Day 5 part deux at the Masseria Montenapoleone

Temperatures have been reaching 30 deg+ over the past couple of days, interspersed with the odd thunderstorm which clears the air nicely!

Following the cookery lesson today I had a couple of treats in store. Ostuni Oleificio Cooperative is an Olive Oil producing co-operative based in Ostuni, and was the 1st stop on our early evening agenda. The co-operative was formed on 11th June 1959 and consisted of 20 members. Today that number has increased to 400 members cultivating 3800 hectares of land and producing 40,000 ‘quintals’ of olives a year of which 6,500 is olive oil, 5,000 is extra virgin and 800 is DOP (Protected Denomination of Origin).  The have trees in they co-operative that are over 1,500 years old!
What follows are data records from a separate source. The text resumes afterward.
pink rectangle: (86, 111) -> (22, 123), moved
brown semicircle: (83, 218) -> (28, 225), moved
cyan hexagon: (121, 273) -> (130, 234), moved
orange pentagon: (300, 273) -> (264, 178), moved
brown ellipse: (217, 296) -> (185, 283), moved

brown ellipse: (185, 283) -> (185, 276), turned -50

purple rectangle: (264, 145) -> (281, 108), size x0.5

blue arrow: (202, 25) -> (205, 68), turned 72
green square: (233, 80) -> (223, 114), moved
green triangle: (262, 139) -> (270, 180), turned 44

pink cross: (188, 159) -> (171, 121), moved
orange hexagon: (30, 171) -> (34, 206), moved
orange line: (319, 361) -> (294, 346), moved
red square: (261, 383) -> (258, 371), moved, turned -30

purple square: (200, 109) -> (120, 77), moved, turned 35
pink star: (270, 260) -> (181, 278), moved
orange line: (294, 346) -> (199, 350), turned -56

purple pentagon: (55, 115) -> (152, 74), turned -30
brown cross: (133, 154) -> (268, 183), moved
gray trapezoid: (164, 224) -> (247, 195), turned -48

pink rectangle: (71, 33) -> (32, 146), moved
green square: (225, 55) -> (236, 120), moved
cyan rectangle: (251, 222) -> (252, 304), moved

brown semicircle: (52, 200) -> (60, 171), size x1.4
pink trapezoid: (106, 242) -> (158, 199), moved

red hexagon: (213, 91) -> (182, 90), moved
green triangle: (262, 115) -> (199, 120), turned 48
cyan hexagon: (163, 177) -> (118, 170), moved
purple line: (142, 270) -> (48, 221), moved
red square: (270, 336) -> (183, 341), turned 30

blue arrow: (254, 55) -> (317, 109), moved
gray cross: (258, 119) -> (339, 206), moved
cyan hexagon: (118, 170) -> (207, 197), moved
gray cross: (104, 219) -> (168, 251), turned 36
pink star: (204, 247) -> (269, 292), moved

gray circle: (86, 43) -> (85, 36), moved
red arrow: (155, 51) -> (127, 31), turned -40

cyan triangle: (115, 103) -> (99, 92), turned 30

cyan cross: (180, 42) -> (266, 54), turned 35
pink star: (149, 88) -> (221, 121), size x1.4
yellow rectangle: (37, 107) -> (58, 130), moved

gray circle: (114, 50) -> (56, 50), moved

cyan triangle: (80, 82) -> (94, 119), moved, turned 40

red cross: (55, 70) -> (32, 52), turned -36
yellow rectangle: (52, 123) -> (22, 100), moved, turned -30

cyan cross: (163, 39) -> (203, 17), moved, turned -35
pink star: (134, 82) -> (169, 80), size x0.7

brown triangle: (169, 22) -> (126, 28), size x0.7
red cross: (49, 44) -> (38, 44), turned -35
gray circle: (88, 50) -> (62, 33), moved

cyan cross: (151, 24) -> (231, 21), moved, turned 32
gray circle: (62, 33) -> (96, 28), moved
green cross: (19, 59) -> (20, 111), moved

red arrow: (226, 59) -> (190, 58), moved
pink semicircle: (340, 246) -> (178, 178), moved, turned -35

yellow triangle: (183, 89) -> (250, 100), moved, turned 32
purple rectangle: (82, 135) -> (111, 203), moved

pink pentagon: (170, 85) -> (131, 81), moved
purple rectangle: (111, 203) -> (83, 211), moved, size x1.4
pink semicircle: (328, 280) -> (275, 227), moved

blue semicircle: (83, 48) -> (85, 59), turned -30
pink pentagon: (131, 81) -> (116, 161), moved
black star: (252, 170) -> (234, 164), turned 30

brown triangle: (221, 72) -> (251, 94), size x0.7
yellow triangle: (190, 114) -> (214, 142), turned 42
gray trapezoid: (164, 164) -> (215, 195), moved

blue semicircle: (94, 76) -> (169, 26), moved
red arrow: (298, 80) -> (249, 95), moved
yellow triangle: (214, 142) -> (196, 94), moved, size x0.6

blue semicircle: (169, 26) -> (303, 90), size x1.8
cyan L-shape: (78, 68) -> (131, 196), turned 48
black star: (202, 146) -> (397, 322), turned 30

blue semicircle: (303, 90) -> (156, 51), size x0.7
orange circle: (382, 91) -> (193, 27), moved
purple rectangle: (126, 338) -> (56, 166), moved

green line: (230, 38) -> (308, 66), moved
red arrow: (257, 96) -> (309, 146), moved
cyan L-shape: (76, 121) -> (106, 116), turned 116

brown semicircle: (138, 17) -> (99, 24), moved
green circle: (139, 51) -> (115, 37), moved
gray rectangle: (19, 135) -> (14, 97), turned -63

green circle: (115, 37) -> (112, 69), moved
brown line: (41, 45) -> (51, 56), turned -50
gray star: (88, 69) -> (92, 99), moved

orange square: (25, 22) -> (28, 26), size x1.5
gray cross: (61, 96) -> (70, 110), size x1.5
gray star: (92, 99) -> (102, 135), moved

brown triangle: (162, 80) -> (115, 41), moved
Veronica, my superb guide and interpreter had arranged a tasting once we finished the tour and it was interesting the process of tasting olive oil. We were informed that the tip of the tongue picks up the sweet notes, the sides of the mouth, the floury notes and the back of the throat, the spice. Using a similar method to wine tasting, sucking the oil into your mouth with a load of air, you really did get the three sensations in a much more intense way, of the four we testing particular hit the back of the throat with an intense pepperyness, WOW!

Following the Olive Oil factory we continued to the old part of Ostuni and as the sun was low in the sky, the buildings took on an immense deep orange colour which was really beautiful.

Highlights included the statue dedicated to St. Oronzo. a baroque column made out of solid limestone in 1771 by an architect called Giuseppe Greco the La Cattedrale (Cathedral), and the still remaining walls of the town built in 1350.
Ostuni is a magical place steeped in history, if you get the chance please come and visit, the best time is definitely late in the evening when the sun is softer and a more intense orange (its also cooler)!

Dinner this evening was by the sea in Savelletri which is not far from Fasano, at La Taverna D’umberto. I thought i was getting used to the considerable marathon that is eating Italian meals but i was proved wrong.  The anti pasti consisted of the following;

  • Burrata
  • Mozzarella
  • Insalata Di Mari
  • Insalati Di Polpo
  • Carpaccio Di Melanzana
  • Cozze Ripiene
  • Salamonata
  • Alici Marinate

Phew! My good friend Angelo, who had taken me to the restaurant suggested a fish based pasta dish for a main course but after all that I had eaten that day, we shared a ‘Fritto Misto’ of various fish, squid, prawns etc.

One of the anti pasti was so seriously tasty we went to ask the chef how is was prepared. The ‘Carpaccio Di Melanzana’ is a simple dish made of aubergine, cured like a ceviche. Prepare a mixtures of 75% Vinegar to 25% Olive Oil and some salt. Remove the  skin of the Aubergine, slice as thin as you can on a mandolin,  and quickly place in the curing liquid for 20 sec’s on one side, and then 20 sec’s on the other. Remove from the liquid and place on a place with some fresh mint. To serve place on a plate with a drizzle of olive oil, but leave the mint.

Tomorrow morning I am of to a cheese factory which I m really looking forward too, and then a walk around the historic center of Fasano.

Thanks Angelo and my ‘hippy chick’ guide Veronica for a fantastic day once again.